** Work instruction **
Please copy each line below that contains the word "pour".

** The records **
------------------------------------------------------------------------

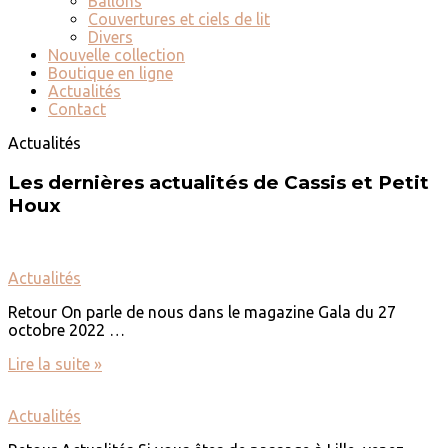
Ballons
Couvertures et ciels de lit
Divers
Nouvelle collection
Boutique en ligne
Actualités
Contact
Actualités
Les dernières actualités de Cassis et Petit
Houx
Actualités
Retour On parle de nous dans le magazine Gala du 27
octobre 2022 …
Lire la suite »
Actualités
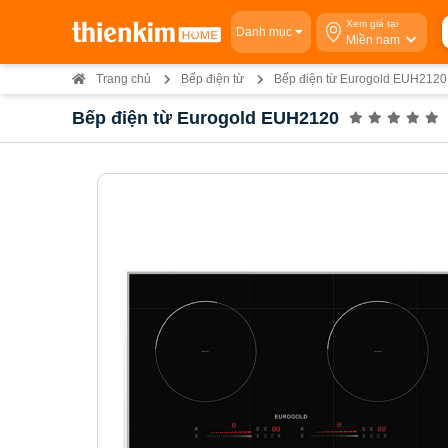
Xem giá tại
Danh mục
Miền nam
Trang chủ
Bếp điện từ
Bếp điện từ Eurogold EUH2120
Bếp điện từ Eurogold EUH2120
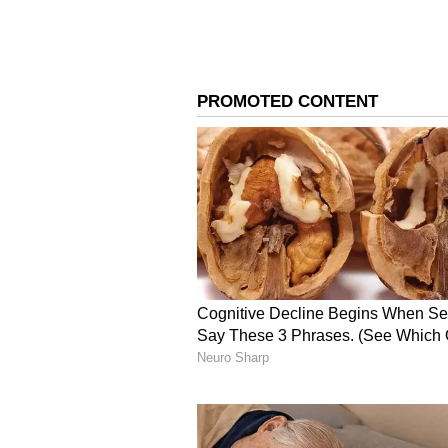
ತೋರುತ್ತಿದ್ದಾರೆ.
'ಭಾರತೀಯ ಗ್ರಾಹಕರು ಈಗಿನ ಹೆಚ್ಚಿನ ಬೆಲೆಯನ
ರಾಷ್ಟ್ರೀಯ ಕಾರ್ಯದರ್ಶಿ ಸುರೇಂದ್ರ ಮೆಹ್ತಾ
ಜನರನ್ನು ಈ ನಿರ್ಧಾರಕ್ಕೆ ತಳ್ಳುತ್ತಿದೆ.
4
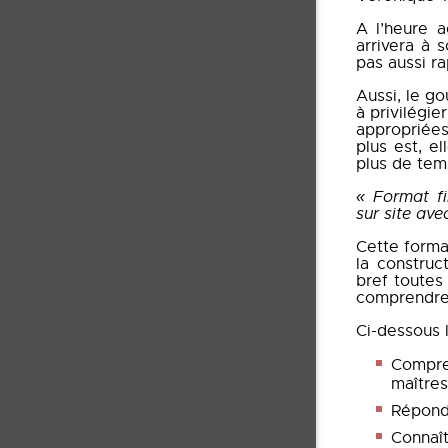
A l’heure a
arrivera à 
pas aussi r
Aussi, le g
à privilégie
appropriées
plus est, e
plus de tem
« Format fi
sur site av
Cette forma
la construc
bref toutes
comprendre l
Ci-dessous l
Compren
maître
Répond
Connaît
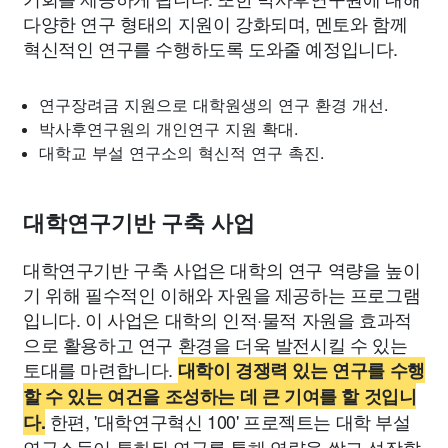
다양한 연구 형태의 지원이 강화되며, 멘토와 함께
혁신적인 연구를 수행하도록 도와줄 예정입니다.
연구장려금 지원으로 대학원생의 연구 환경 개선.
박사후연구원의 개인연구 지원 확대.
대학교 부설 연구소의 혁신적 연구 촉진.
대학연구기반 구축 사업
대학연구기반 구축 사업은 대학의 연구 역량을 높이
기 위해 필수적인 이해와 자원을 제공하는 프로그램
입니다. 이 사업은 대학의 인적·물적 자원을 효과적
으로 활용하고 연구 환경을 더욱 발전시킬 수 있는
토대를 마련합니다.
대학이 경쟁력 있는 연구를 수행
할 수 있는 여건을 조성하는 데 큰 기여를 할 것입니
한편, '대학연구혁신 100' 프로젝트는 대학 부설
다.
연구소들이 특화된 연구를 통해 역량을 쌓고 성장할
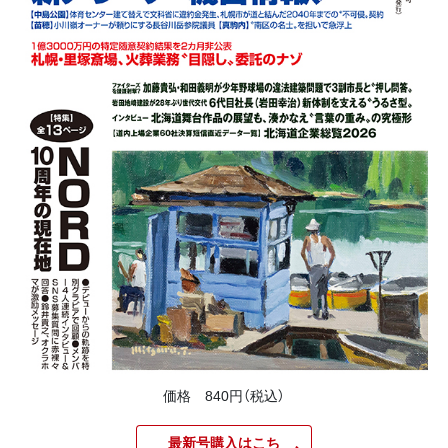
価格 840円（税込）
最新号購入はこち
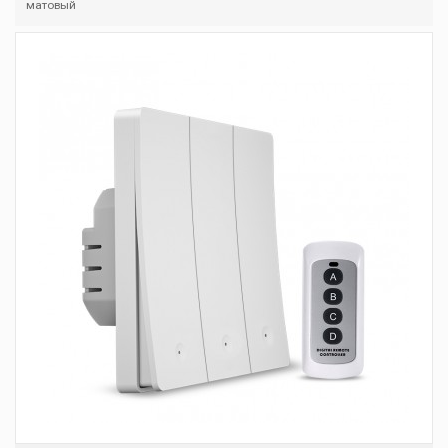
матовый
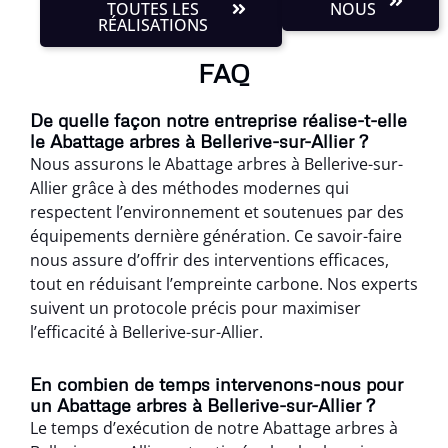
TOUTES LES
NOUS
RÉALISATIONS
FAQ
De quelle façon notre entreprise réalise-t-elle
le Abattage arbres à Bellerive-sur-Allier ?
Nous assurons le Abattage arbres à Bellerive-sur-
Allier grâce à des méthodes modernes qui
respectent l’environnement et soutenues par des
équipements dernière génération. Ce savoir-faire
nous assure d’offrir des interventions efficaces,
tout en réduisant l’empreinte carbone. Nos experts
suivent un protocole précis pour maximiser
l’efficacité à Bellerive-sur-Allier.
En combien de temps intervenons-nous pour
un Abattage arbres à Bellerive-sur-Allier ?
Le temps d’exécution de notre Abattage arbres à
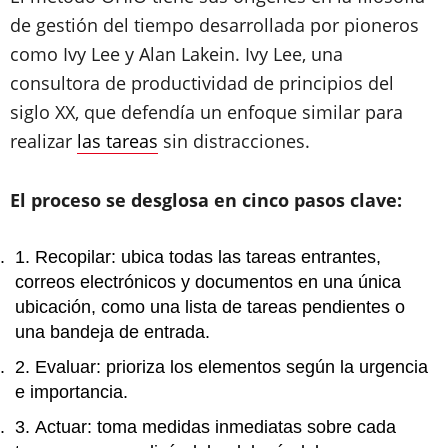
de gestión del tiempo desarrollada por pioneros
como Ivy Lee y Alan Lakein. Ivy Lee, una
consultora de productividad de principios del
siglo XX, que defendía un enfoque similar para
realizar
las tareas
sin distracciones.
El proceso se desglosa en cinco pasos clave:
Recopilar: ubica todas las tareas entrantes,
correos electrónicos y documentos en una única
ubicación, como una lista de tareas pendientes o
una bandeja de entrada.
Evaluar: prioriza los elementos según la urgencia
e importancia.
Actuar: toma medidas inmediatas sobre cada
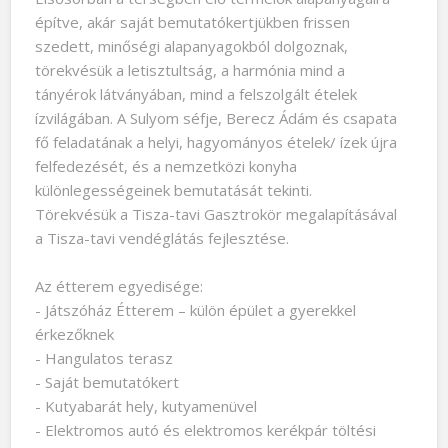
építve, akár saját bemutatókertjükben frissen
szedett, minőségi alapanyagokból dolgoznak,
törekvésük a letisztultság, a harmónia mind a
tányérok látványában, mind a felszolgált ételek
ízvilágában. A Sulyom séfje, Berecz Ádám és csapata
fő feladatának a helyi, hagyományos ételek/ ízek újra
felfedezését, és a nemzetközi konyha
különlegességeinek bemutatását tekinti.
Törekvésük a Tisza-tavi Gasztrokör megalapításával
a Tisza-tavi vendéglátás fejlesztése.
Az étterem egyedisége:
- Játszóház Étterem – külön épület a gyerekkel
érkezőknek
- Hangulatos terasz
- Saját bemutatókert
- Kutyabarát hely, kutyamenüvel
- Elektromos autó és elektromos kerékpár töltési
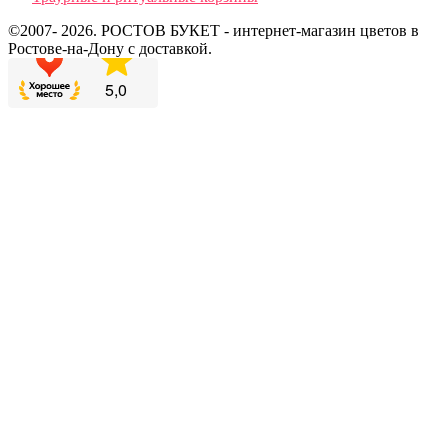
©2007- 2026. РОСТОВ БУКЕТ - интернет-магазин цветов в
Ростове-на-Дону с доставкой.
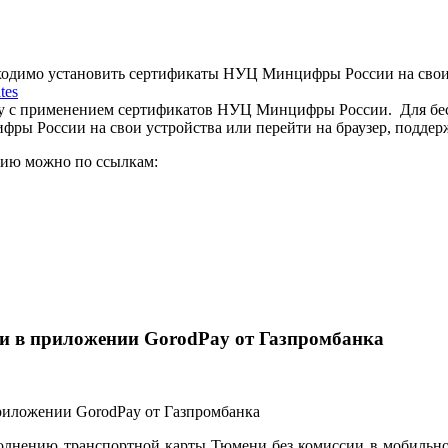
бходимо установить сертификаты НУЦ Минцифры России на свои
tes
у с применением сертификатов НУЦ Минцифры России. Для бесп
ры России на свои устройства или перейти на браузер, подде
цию можно по ссылкам:
и в приложении GorodPay от Газпромбанка
олнению транспортной карты Тюмени без комиссии в мобильном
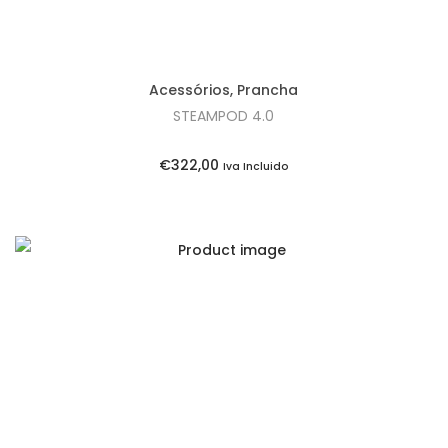
Acessórios
,
Prancha
STEAMPOD 4.0
€
322,00
Iva Incluido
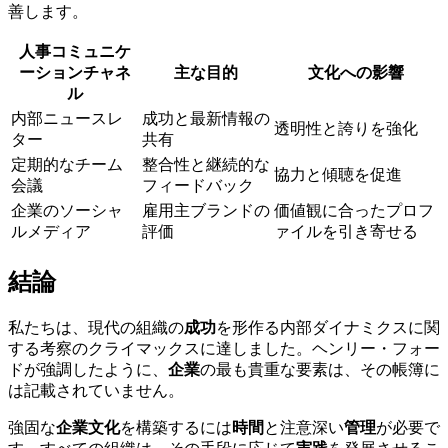
善します。
人事コミュニケ
ーションチャネ
主な目的
文化への影響
ル
内部ニュースレ
成功と最新情報の
透明性と誇りを強化
ター
共有
定期的なチーム
整合性と継続的な
協力と傾聴を促進
会議
フィードバック
企業のソーシャ
雇用主ブランドの
価値観に合ったプロフ
ルメディア
評価
ァイルを引き寄せる
結論
私たちは、現代の組織の
成功
を形作る内部ダイナミクスに関
する考察のクライマックスに達しました。ヘンリー・フォー
ドが強調したように、
企業
の最も貴重な要素は、その帳簿に
は記載されていません。
強固な
企業文化
を構築するには
時間
と注意深い
管理
が必要で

------------------------------------------------------------------------

** Task answer **
suivent un protocole précis pour maximiser
En combien de temps intervenons-nous pour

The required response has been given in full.